I know this is an old question, but for anybody coming to this in 2021 (or later), this can be done much easier using the breaks= argument for geom_histogram() and creating a little shortcut function to make the required sequence.
dates <- read.csv("http://pastebin.com/raw.php?i=sDzXKFxJ", sep=",", header=T)
dates$Date <- lubridate::ymd(dates$Date)
by_month <- function(x,n=1){
seq(min(x,na.rm=T),max(x,na.rm=T),by=paste0(n," months"))
}
ggplot(dates,aes(Date)) +
geom_histogram(breaks = by_month(dates$Date)) +
scale_x_date(labels = scales::date_format("%Y-%b"),
breaks = by_month(dates$Date,2)) +
theme(axis.text.x = element_text(angle=90))
I think the key thing is that you need to do the frequency calculation outside of ggplot. Use aggregate() with geom_bar(stat="identity") to get a histogram without the reordered factors. Here is some example code:
require(ggplot2)
# scales goes with ggplot and adds the needed scale* functions
require(scales)
# need the month() function for the extra plot
require(lubridate)
# original data
#df<-read.csv("http://pastebin.com/download.php?i=sDzXKFxJ", header=TRUE)
# simulated data
years=sample(seq(2008,2012),681,replace=TRUE,prob=c(0.0176211453744493,0.302496328928047,0.323054331864905,0.237885462555066,0.118942731277533))

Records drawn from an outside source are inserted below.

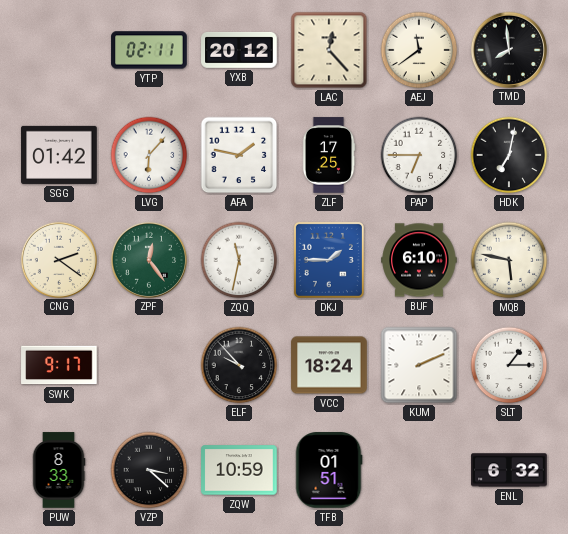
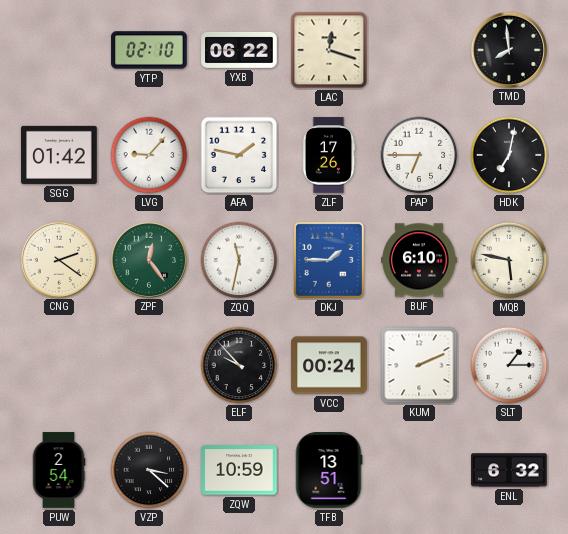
YTP: 02:11 -> 02:10
YXB: 20:12 -> 06:22
LAC: 12:23 -> 12:18
AEJ: 11:39 -> none
LVG: 6:07 -> 9:07
ZLF: 17:25 -> 17:26
SWK: 9:17 -> none
VCC: 18:24 -> 00:24
PUW: 8:33 -> 2:54
TFB: 01:51 -> 13:51
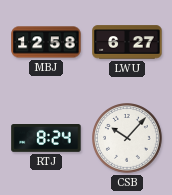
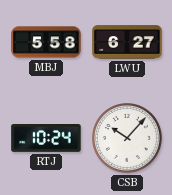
MBJ: 12:58 -> 5:58
RTJ: 8:24 -> 10:24
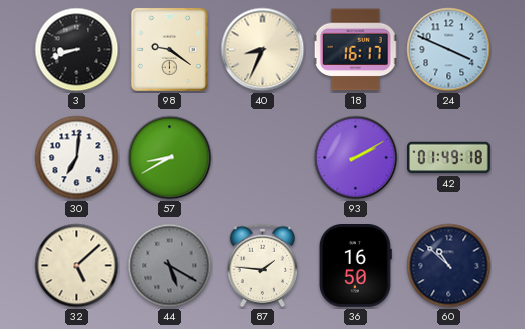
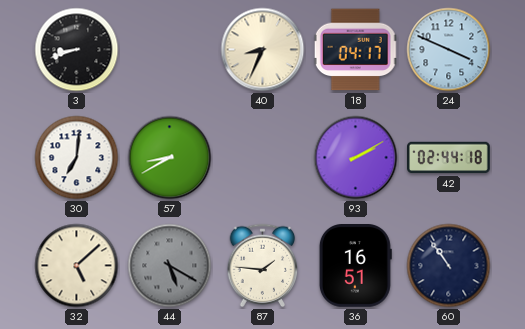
98: 9:21 -> none
18: 16:17 -> 04:17
42: 01:49 -> 02:44
36: 16:50 -> 16:51
60: 10:52 -> 10:54
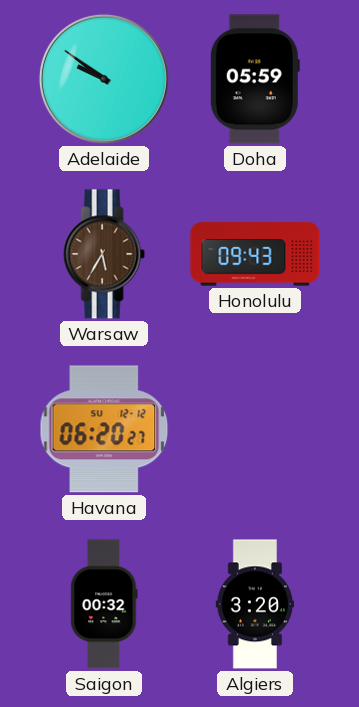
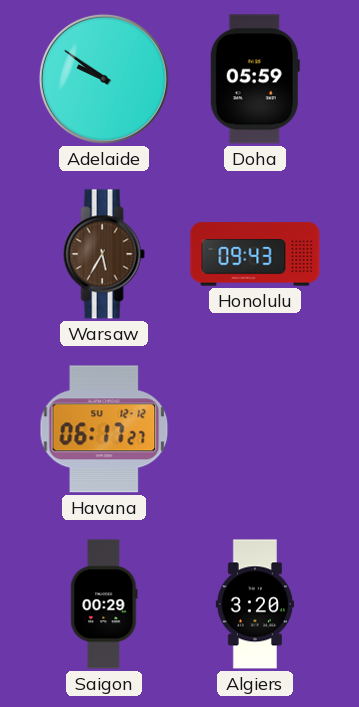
Havana: 06:20 -> 06:17
Saigon: 00:32 -> 00:29
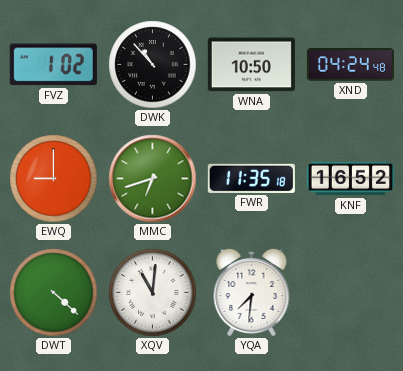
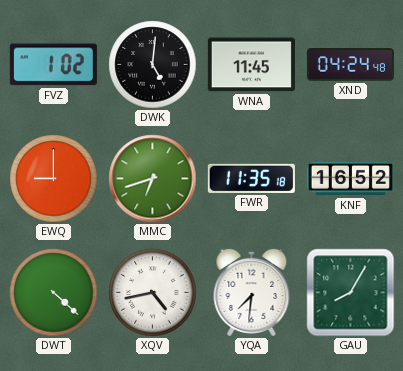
DWK: 10:53 -> 5:01
WNA: 10:50 -> 11:45
XQV: 11:01 -> 4:43
GAU: none -> 8:05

months=sample(seq(1,12),681,replace=TRUE)
my.dates=as.Date(paste(years,months,01,sep="-"))
df=data.frame(YM=strftime(my.dates, format="%Y-%b"),Date=my.dates,Year=years,Month=months)
# end simulated data creation
# sort the list just to make it pretty. It makes no difference in the final results
df=df[do.call(order, df[c("Date")]), ]
# add a dummy column for clarity in processing
df$Count=1
# compute the frequencies ourselves
freqs=aggregate(Count ~ Year + Month, data=df, FUN=length)
# rebuild the Date column so that ggplot works
freqs$Date=as.Date(paste(freqs$Year,freqs$Month,"01",sep="-"))
# I set the breaks for 2 months to reduce clutter
g<-ggplot(data=freqs,aes(x=Date,y=Count))+ geom_bar(stat="identity") + scale_x_date(labels=date_format("%Y-%b"),breaks="2 months") + theme_bw() + opts(axis.text.x = theme_text(angle=90))
print(g)
# don't overwrite the previous graph
dev.new()
# just for grins, here is a faceted view by year
# Add the Month.name factor to have things work. month() keeps the factor levels in order
freqs$Month.name=month(freqs$Date,label=TRUE, abbr=TRUE)
g2<-ggplot(data=freqs,aes(x=Month.name,y=Count))+ geom_bar(stat="identity") + facet_grid(Year~.) + theme_bw()
print(g2)
The error graph this under the title "Plot based on Gauden's approach" is due to the binwidth parameter:
... + Geom_histogram (binwidth = 30, color = "white") + ...
If we change the value of 30 to a value less than 20, such as 10, you will get all frequencies.
In statistics the values are more important than the presentation is more important a bland graphic to a very pretty picture but with errors.